Goal 2: Let's change the rules, we have to check how much points user is missing for the predecessor

Here we can use window functions too, this time the LAG function - which refers to the previous a row in the result, let's look at an example:


SELECT id, first_name, last_name, points,
       LAG(points) OVER (ORDER BY points DESC) AS previous_points
FROM users;


 id | first_name  | last_name  | points | previous_points
----+-------------+------------+--------+-----------------
 13 | Emmy        | Haley      |    196 |
 11 | Saul        | Frami      |    172 |             196
 29 | Danyel      | Hodkiewicz |    154 |             172
  8 | Colby       | Ankunding  |    152 |             154
 32 | Micki       | Jenkins    |    148 |             152
  3 | Houston     | Hilll      |    142 |             148
 14 | Cherrie     | Feeney     |    131 |             142

In previous_points we can see the result that the predecessor received. Simply subtract the values from both columns and we have the result. We must remember that, in the case of the leader, we have NULL value, so we need to use COALESCE


SELECT id, first_name, last_name, points,
       points - COALESCE(LAG(points) OVER (ORDER BY points DESC), points) AS previous_difference
FROM users;


 id | first_name  | last_name  | points | previous_difference
----+-------------+------------+--------+---------------------
 13 | Emmy        | Haley      |    196 |                   0
 11 | Saul        | Frami      |    172 |                 -24
 29 | Danyel      | Hodkiewicz |    154 |                 -18
  8 | Colby       | Ankunding  |    152 |                  -2
 32 | Micki       | Jenkins    |    148 |                  -4
  3 | Houston     | Hilll      |    142 |                  -6
 14 | Cherrie     | Feeney     |    131 |                 -11

 

The last example I would like to show the transfer of funds between two clients (functionality similar to the banking system), we have 2 users:


 id | first_name  | last_name  | balance
----+-------------+------------+---------
 11 | Saul        | Frami      |     300
 14 | Emmy        | Haley      |      60

Goal: We want to send 100$ from Saul to Emmy.
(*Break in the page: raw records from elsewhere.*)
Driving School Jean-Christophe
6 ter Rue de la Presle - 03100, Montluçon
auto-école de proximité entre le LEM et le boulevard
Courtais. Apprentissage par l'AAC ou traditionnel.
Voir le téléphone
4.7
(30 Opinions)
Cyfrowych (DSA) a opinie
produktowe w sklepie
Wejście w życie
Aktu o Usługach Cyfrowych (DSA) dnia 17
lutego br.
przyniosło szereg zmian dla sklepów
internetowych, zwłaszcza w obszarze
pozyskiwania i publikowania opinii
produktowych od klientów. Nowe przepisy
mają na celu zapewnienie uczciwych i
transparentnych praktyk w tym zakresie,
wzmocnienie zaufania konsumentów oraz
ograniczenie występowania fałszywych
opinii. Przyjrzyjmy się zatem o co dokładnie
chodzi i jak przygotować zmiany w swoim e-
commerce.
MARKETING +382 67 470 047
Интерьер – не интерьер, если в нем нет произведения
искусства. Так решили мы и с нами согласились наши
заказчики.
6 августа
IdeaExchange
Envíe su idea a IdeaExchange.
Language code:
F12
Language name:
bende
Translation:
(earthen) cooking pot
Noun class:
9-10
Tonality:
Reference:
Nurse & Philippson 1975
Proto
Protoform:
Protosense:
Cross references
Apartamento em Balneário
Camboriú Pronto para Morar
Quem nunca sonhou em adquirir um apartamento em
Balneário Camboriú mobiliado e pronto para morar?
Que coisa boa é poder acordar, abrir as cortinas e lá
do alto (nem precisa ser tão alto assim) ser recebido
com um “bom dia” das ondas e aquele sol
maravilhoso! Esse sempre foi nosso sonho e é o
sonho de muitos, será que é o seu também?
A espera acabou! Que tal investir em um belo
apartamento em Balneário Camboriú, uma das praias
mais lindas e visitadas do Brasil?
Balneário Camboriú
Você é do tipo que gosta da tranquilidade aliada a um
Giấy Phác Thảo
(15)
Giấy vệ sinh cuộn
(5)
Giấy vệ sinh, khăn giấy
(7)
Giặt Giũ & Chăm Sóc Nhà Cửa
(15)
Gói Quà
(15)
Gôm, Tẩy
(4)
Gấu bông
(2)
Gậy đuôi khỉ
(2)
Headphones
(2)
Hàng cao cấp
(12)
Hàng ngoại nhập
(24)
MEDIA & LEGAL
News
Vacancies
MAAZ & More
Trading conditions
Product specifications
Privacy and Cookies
Before the transfer, make sure that the status has not changed - Saul has at least 100$. In the network, we can find different solutions to this problem, they usually use transactions and locking. The following method performs an atomic update, using only a single query:


UPDATE users
   SET balance = CASE WHEN id = 14 THEN balance + 100
                      WHEN id = 11 THEN balance - 100
                 END
WHERE id IN (11, 14) AND
      EXISTS (SELECT id FROM users WHERE id = 14) AND
      EXISTS (SELECT id FROM users WHERE id = 11 AND balance >= 100);

In WHERE we restrict the update to 2 users, then we check all users definitely exist and whether the balance is sufficient. In CASE statement, we consider two cases - the user's balance of id 14 must be increased whereas the user's with id 11 decreased.

Thank you for reading, I hope that the examples will be useful for you.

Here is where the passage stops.